Source material
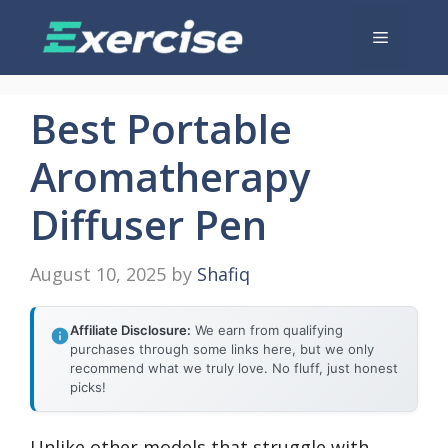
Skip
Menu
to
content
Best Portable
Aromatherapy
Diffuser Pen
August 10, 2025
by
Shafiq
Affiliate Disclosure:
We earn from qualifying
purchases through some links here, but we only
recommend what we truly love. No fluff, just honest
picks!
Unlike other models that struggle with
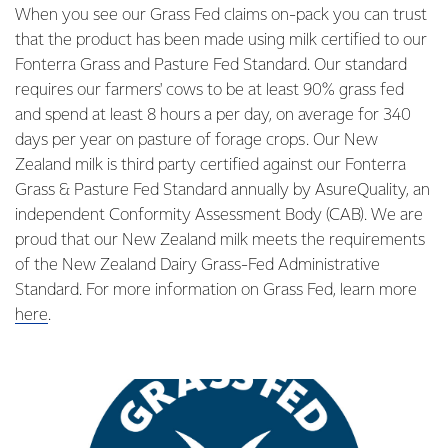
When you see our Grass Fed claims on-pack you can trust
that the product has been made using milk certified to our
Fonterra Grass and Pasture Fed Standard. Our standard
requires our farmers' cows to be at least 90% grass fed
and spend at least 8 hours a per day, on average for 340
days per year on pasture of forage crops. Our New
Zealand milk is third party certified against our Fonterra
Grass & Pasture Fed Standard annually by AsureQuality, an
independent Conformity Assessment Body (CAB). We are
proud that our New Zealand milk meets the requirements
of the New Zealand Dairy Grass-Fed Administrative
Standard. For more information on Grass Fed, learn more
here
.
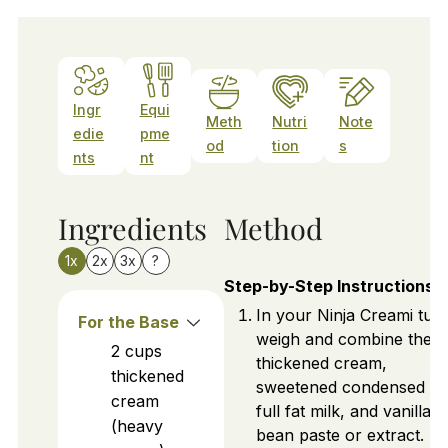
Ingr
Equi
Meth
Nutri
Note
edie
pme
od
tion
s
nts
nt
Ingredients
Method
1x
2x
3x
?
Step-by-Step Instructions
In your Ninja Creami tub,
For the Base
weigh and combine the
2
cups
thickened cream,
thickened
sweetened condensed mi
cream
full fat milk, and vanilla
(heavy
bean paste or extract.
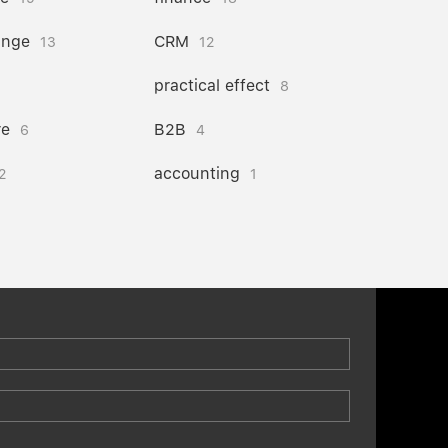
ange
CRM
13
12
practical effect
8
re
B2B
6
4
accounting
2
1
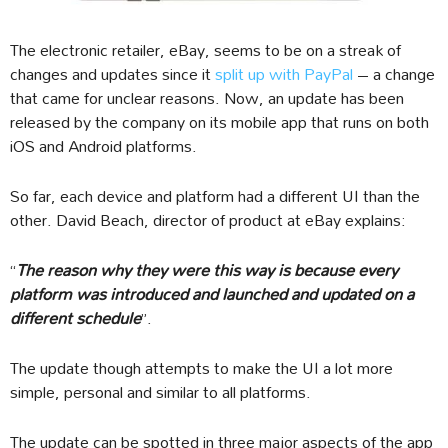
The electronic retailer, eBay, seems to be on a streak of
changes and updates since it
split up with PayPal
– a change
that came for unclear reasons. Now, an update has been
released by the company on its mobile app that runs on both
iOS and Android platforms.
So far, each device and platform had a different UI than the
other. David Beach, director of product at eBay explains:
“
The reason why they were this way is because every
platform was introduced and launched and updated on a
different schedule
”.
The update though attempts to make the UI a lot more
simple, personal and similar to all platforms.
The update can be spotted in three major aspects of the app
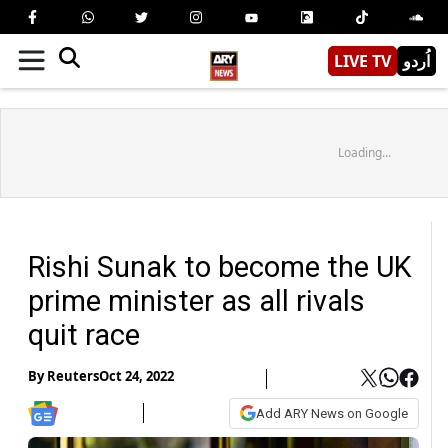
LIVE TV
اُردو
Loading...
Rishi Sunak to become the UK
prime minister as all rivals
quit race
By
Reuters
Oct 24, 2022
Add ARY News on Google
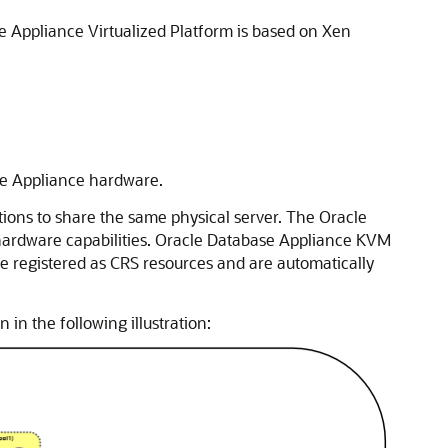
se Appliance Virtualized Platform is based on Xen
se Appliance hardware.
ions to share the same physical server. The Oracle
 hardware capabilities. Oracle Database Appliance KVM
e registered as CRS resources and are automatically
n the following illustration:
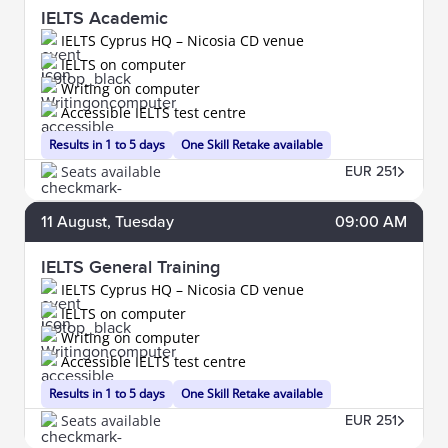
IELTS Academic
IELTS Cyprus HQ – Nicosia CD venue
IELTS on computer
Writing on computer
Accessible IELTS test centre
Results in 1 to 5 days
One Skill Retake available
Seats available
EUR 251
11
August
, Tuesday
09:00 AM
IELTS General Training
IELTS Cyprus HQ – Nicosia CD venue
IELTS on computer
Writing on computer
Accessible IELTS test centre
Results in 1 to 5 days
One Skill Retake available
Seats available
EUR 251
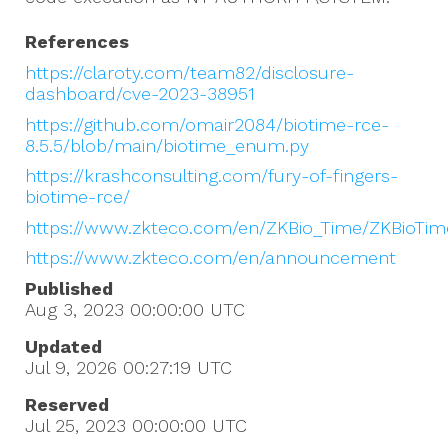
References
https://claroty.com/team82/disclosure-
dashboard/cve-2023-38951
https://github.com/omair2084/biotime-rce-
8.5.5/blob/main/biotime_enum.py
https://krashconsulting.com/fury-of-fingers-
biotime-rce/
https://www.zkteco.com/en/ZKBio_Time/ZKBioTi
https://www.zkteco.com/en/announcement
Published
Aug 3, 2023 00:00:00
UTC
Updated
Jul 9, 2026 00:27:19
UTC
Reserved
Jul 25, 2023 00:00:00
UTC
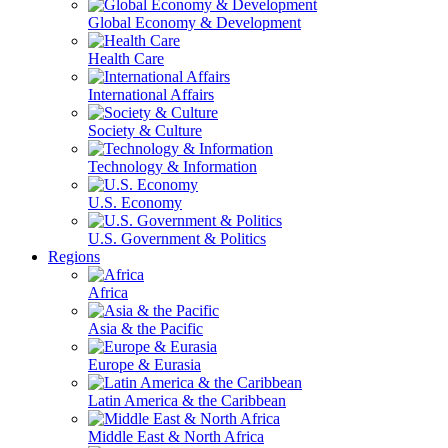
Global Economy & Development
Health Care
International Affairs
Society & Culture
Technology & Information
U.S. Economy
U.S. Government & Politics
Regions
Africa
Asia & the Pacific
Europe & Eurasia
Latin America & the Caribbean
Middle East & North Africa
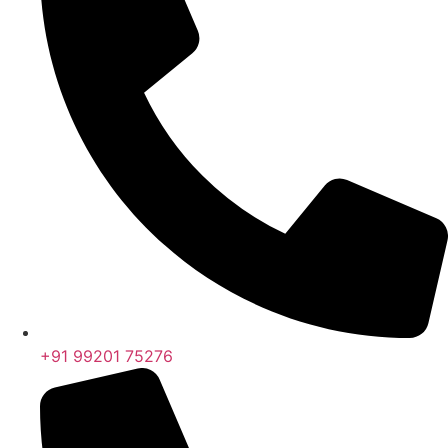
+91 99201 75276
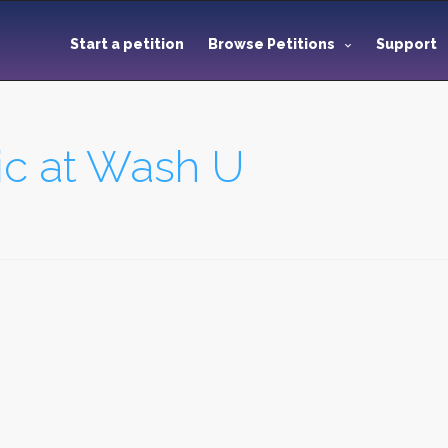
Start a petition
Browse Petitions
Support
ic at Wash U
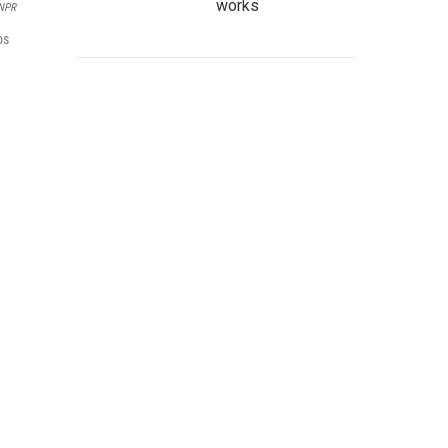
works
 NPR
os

Task objective
Match on "eBay" and report each line of the data above that has it.

Task output
The electronic retailer, eBay, seems to be on a streak of
other. David Beach, director of product at eBay explains:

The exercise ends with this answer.